Options as part of a UK government funded consortium has engaged to carry out the Africa-led movement (ALM) to end FGM programme, with the goal of ultimately ending FGM. The consortium’s approach to support the Africa-led movement is girl-centred, recognises the intersecting identities that inform their lives, and aims to empower all girls and women - promoting health, bodily autonomy, and their right to live free from violence. The programme takes an adaptive management approach.

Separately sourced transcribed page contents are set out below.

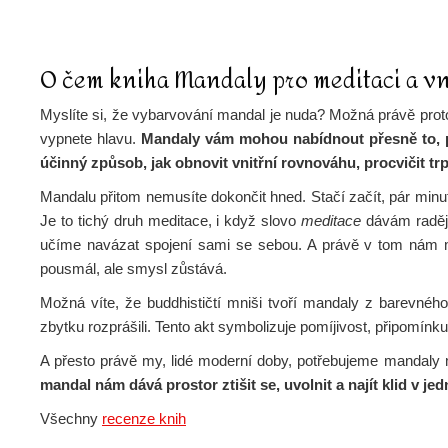
O čem kniha Mandaly pro meditaci a vn
Myslíte si, že vybarvování mandal je nuda? Možná právě prot
vypnete hlavu.
Mandaly vám mohou nabídnout přesně to, pro
účinný způsob, jak obnovit vnitřní rovnováhu, procvičit tr
Mandalu přitom nemusíte dokončit hned. Stačí začít, pár minut
Je to tichý druh meditace, i když slovo
meditace
dávám raději
učíme navázat spojení sami se sebou. A právě v tom nám 
pousmál, ale smysl zůstává.
Možná víte, že buddhističtí mniši tvoří mandaly z barevného
zbytku rozprášili. Tento akt symbolizuje pomíjivost, připomín
A přesto právě my, lidé moderní doby, potřebujeme mandaly m
mandal nám dává prostor ztišit se, uvolnit a najít klid v 
Všechny
recenze knih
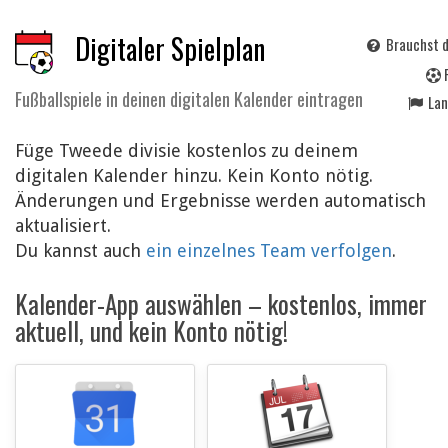
Digitaler Spielplan
Brauchst d
Fußballspiele in deinen digitalen Kalender eintragen
La
Füge Tweede divisie kostenlos zu deinem
digitalen Kalender hinzu. Kein Konto nötig.
Änderungen und Ergebnisse werden automatisch
aktualisiert.
Du kannst auch
ein einzelnes Team verfolgen
.
Kalender-App auswählen – kostenlos, immer
aktuell, und kein Konto nötig!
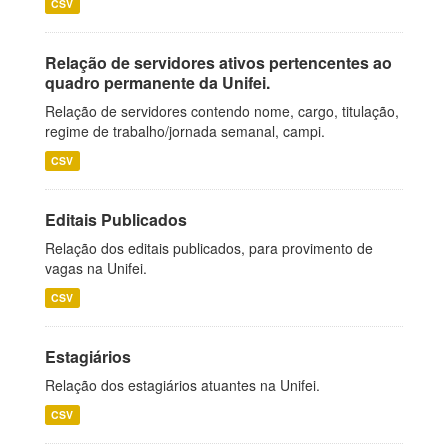
CSV
Relação de servidores ativos pertencentes ao
quadro permanente da Unifei.
Relação de servidores contendo nome, cargo, titulação,
regime de trabalho/jornada semanal, campi.
CSV
Editais Publicados
Relação dos editais publicados, para provimento de
vagas na Unifei.
CSV
Estagiários
Relação dos estagiários atuantes na Unifei.
CSV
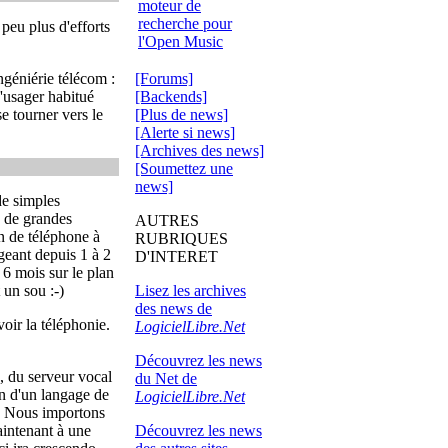
moteur de
recherche pour
 peu plus d'efforts
l'Open Music
[Forums]
ngéniérie télécom :
[Backends]
L'usager habitué
[Plus de news]
e tourner vers le
[Alerte si news]
[Archives des news]
[Soumettez une
news]
de simples
e de grandes
AUTRES
n de téléphone à
RUBRIQUES
geant depuis 1 à 2
D'INTERET
 6 mois sur le plan
Lisez les archives
 un sou :-)
des news de
oir la téléphonie.
LogicielLibre.Net
Découvrez les news
, du serveur vocal
du Net de
n d'un langage de
LogicielLibre.Net
s. Nous importons
Découvrez les news
aintenant à une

One of the programme’s key initiatives is a grassroots grants scheme. Funds will flow to grantee partners through a granting mechanism managed by Options with technical and strategic guidance from across the programme consortium. Youth, grassroots, and women’s rights organisations are a core success factor in reducing FGM and other forms of violence, yet only a small fraction of gender equality development funding reaches these groups. Grants will help finance both community-based initiatives and the roles that these groups might play in the accelerating and scaling programme approaches. The design of the grassroots grants has been inspired and informed by participatory and feminist grant-making processes, including shifting decision making power by establishing local panels to select and support grantee partners; funding cohorts of grantee partners and assigning a more experienced local organisation to provide mentoring/training; and developing participatory forms of monitoring and evaluation that allow grantee partners to contribute to strengthening strategy, ways of working, etc.

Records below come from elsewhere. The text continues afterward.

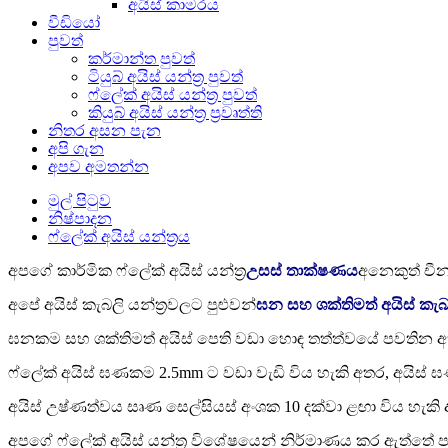
අයිස් කාමරය
වීඩියෝ
පුවත්
කර්මාන්ත පුවත්
ටියුබ් අයිස් යන්ත්‍ර පුවත්
ෆ්ලේක් අයිස් යන්ත්‍ර පුවත්
කියුබ් අයිස් යන්ත්‍ර ප්‍රවෘත්ති
නිතර අසන පැන
අපි ගැන
අපව අමතන්න
මුල් පිටුව
නිෂ්පාදන
ෆ්ලේක් අයිස් යන්ත්‍රය
අපගේ කාර්මික ෆ්ලේක් අයිස් යන්ත්‍ර
උසස් තාක්ෂණය
අනෙකුත් චීන 
අපේ අයිස් කැබලි යන්ත්‍රවලට පුළුවන්
ඝන සහ ශක්තිමත් අයිස් කැබ
ඝනකම සහ ශක්තිමත් අයිස් පෙති වඩා හොඳ තත්ත්වයේ පවතින අතර 
ෆ්ලේක් අයිස් ඝණකම 2.5mm ට වඩා වැඩි විය හැකි අතර, අයිස
අයිස් උෂ්ණත්වය සෘණ සෙල්සියස් අංශක 10 දක්වා ළඟා විය හැකි 
අපගේ ෆ්ලේක් අයිස් යන්ත්‍ර විශේෂයෙන් නිර්මාණය කර ඇත්තේ ප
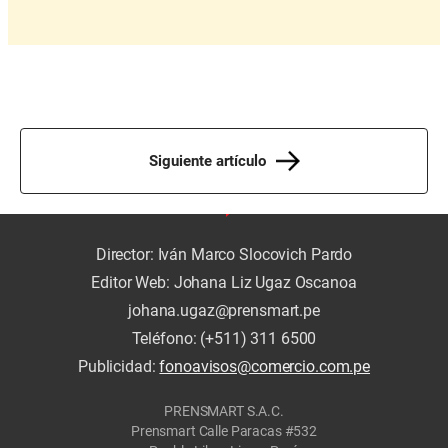
Siguiente artículo
Director: Iván Marco Slocovich Pardo
Editor Web: Johana Liz Ugaz Oscanoa
johana.ugaz@prensmart.pe
Teléfono: (+511) 311 6500
Publicidad:
fonoavisos@comercio.com.pe
PRENSMART S.A.C.
Prensmart Calle Paracas #532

The grants strategy has been finalised, and initial tools and processes are in place, with grantee partners identified in focal counties in Kenya. However, ongoing development and learning/adaptation on strategy, tools and processes will be required as we rapidly scale the grassroots grants, including into new countries, during 2022 and 2023
The Grants Lead will initiate, coordinate, and oversee the technical implementation of the programme to provide small grants to grassroots organisations working to end female genital mutilation in four focal countries (Kenya, Somaliland, Ethiopia, Senegal).
The Grants Lead serves as the lead person for the grants scheme, managing the design of a robust, adaptive, and secure granting mechanism implemented across four countries.